The Population Bomb

The Population Bomb by Paul Erhlich is a book that should be read by more Environmentalists today. The books thesis is straightforward, from the prologue:

“The battle to feed humanity is over. In the 1970s and 1980s hundreds of millions of people will starve to death in spite of any crash programmes embarked upon now”

Given such a strong position it might be thought that the author of such predictions that have been shown over the course of 40 years to be outright incorrect might cause the author to reflect and look at why the predictions were wrong and if trends could have been detected at the time that were contrary to what Ehrlich was saying. Instead Ehrlich says:

“When I wrote The Population Bomb in 1968, there were 3.5 billion people. Since then we’ve added another 2.8 billion — many more than the total population (2 billion) when I was born in 1932. If that’s not a population explosion, what is? My basic claims (and those of the many scientific colleagues who reviewed my work) were that population growth was a major problem. Fifty-eight academies of science said that same thing in 1994, as did the world scientists’ warning to humanity in the same year.”
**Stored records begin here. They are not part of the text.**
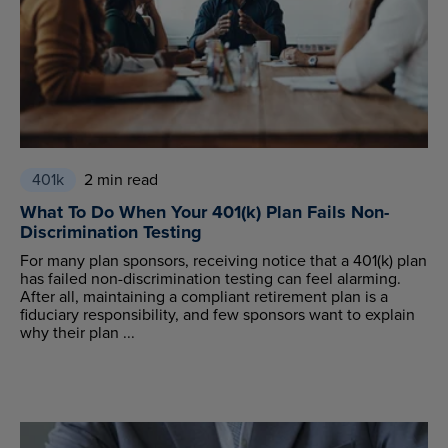
401k
2 min read
What To Do When Your 401(k) Plan Fails Non-
Discrimination Testing
For many plan sponsors, receiving notice that a 401(k) plan
has failed non-discrimination testing can feel alarming.
After all, maintaining a compliant retirement plan is a
fiduciary responsibility, and few sponsors want to explain
why their plan ...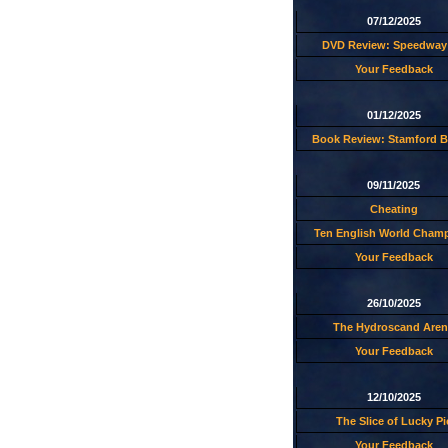
07/12/2025
DVD Review: Speedway 
Your Feedback
01/12/2025
Book Review: Stamford B
09/11/2025
Cheating
Ten English World Cham
Your Feedback
26/10/2025
The Hydroscand Aren
Your Feedback
12/10/2025
The Slice of Lucky Pi
Your Feedback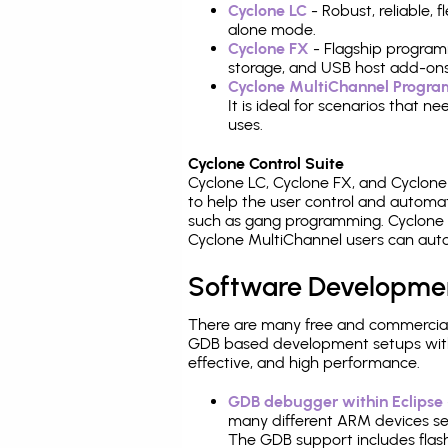
Cyclone LC
- Robust, reliable,
alone mode.
Cyclone FX
- Flagship program
storage, and USB host add-ons
Cyclone MultiChannel Progr
It is ideal for scenarios that 
uses.
Cyclone Control Suite
Cyclone LC, Cyclone FX, and Cyclon
to help the user control and autom
such as gang programming. Cyclone L
Cyclone MultiChannel users can auto
Software Developme
There are many free and commercial
GDB based development setups with ea
effective, and high performance.
GDB debugger within Eclipse
many different ARM devices sea
The GDB support includes flash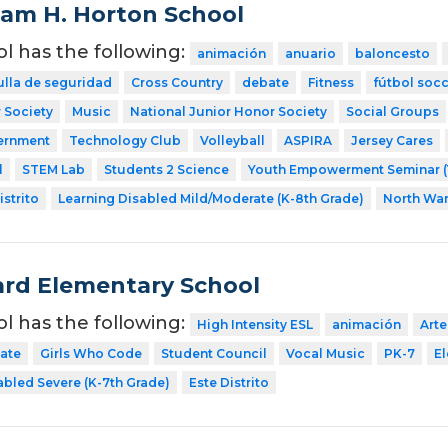
liam H. Horton School
ol has the following:
animación
anuario
baloncesto
ulla de seguridad
Cross Country
debate
Fitness
fútbol soc
 Society
Music
National Junior Honor Society
Social Groups
ernment
Technology Club
Volleyball
ASPIRA
Jersey Cares
l
STEM Lab
Students 2 Science
Youth Empowerment Seminar (
strito
Learning Disabled Mild/Moderate (K-8th Grade)
North Wa
rd Elementary School
ol has the following:
High Intensity ESL
animación
Arte
ate
Girls Who Code
Student Council
Vocal Music
PK-7
E
abled Severe (K-7th Grade)
Este Distrito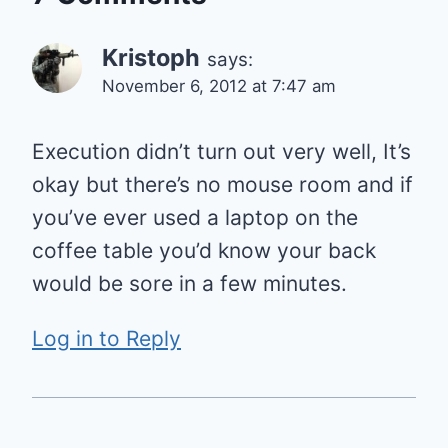
Kristoph
says:
November 6, 2012 at 7:47 am
Execution didn’t turn out very well, It’s
okay but there’s no mouse room and if
you’ve ever used a laptop on the
coffee table you’d know your back
would be sore in a few minutes.
Log in to Reply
But Ehrlich is being either disingenuous or self-deceptive. The claim that the population was increasing was not an issue, anyone who looked at the demographics of the world would have stated that such a rise was probable.  The claim that there would be mass starvation in the 1970s and 1980s across most of the world was controversial. It is that claim that is categorically wrong.

The book is divided into 6 parts:

  1. The Problem, where Malthusian collapse is presented
  2. The Ends of the Road where Ehrlich presents 3 different scenarios
  3. What is being Done where family planning and aid revision are considered
  4. What needs to be done, where Ehrlich’s advice is presented
  5. What can I do, where Ehrlich advises people what to do
  6. What if I’m Wrong : Where Ehrlich present’s a Pascal’s wager type argument about the possibility of him being wrong.

In the first section Ehrlich presents his view of the problem with the usual view of a Malthusian collapse. He presents how exponential growth works. He describes how crop yields are allegedly decreasing. It is interesting that he does not present trends or graphs to indicate how crop yields have changed. Perhaps the data was not available, but some surely was. The UN FAO (Food and Agricultural Organisation) data is now available. The data for population increase did look different. Population growth shot up in the 1950s. But again, part of this would surely be a response to WWII. It’s a pity that the trend is not presented more fully.

In the second second Ehrlich presents 3 different scenarios, starvation, nuclear holocaust and a pandemic disease. Of these, two are reasonable. Nuclear holocaust hang over the heads of the world during the cold war. There really were plans for mass nuclear weapons exchanges. It wasn’t and indeed isn’t unreasonable to worry a huge amount about nuclear weapons. The possibility of a pandemic is also still relevant and quite real. However, it should be contrasted with the decrease in the number of people who are dying of infectious diseases and methods for their prevention that were extant at the time. The CDC was formed in 1946. The final scenario, that of mass starvation is the one most related to Ehrlich’s thesis in the book. That it has been shown to be completely wrong is significant.

Ehrlich goes on in the 3rd chapter to describe what is being done by then current US aid programs. He criticizes the way the US government handles pesticides and environmental agencies. He describes companies attempting to present themselves as Green as eco-pornography. It is interesting to see how the the term has become green washing.

In the section on what needs to be done Ehrlich describes how a new powerful government agency needs to be set up to regulate all the things required to stave of eco-catastrophe. The EPA as seen as too weak and presumably not following Ehrlich’s recommendations enough.

In the fifth section Ehrlich tells people what they should do to help avoid the arrival of the catastrophes that he has for seen.

In the final section Ehrlich presents the possibility of him being wrong as something like Pascal’s wager, suggesting that if his recommendations are taken seriously and followed it won’t do any serious harm. Here he is quite wrong. We live in a vastly richer world with billions more people in it living better than ever.

The book is an interesting read. It shows how old the environmental movement is and how the movement has been making predictions that have shown to be wrong and yet has become stronger. The Green movement does have similarities to a doomsday cult. The Green movement also presents it’s enemies in the same way today as it did in the past. It describes those it dislikes as selfish and not caring for the planet or the future. Those who regard the Green movement as a problem need to be aware of this and to make sure they point out that they also care about the environment and look at science, but they have substantial evidence that suggests that things have been and are continuing to get better rather than worse.

Ehrlich’s book is well worth reading. It’s worth looking at how the claims of environmentalists have held up in the past. It gives a perspective to the current claims of doom. It’s also worth reading to see what mistakes people have made. It is also worth reading to see that despite the failure of these predictions that the Green movement has strengthened in the last 40 years. Strong belief and strong calls to action are powerful tools for motivation.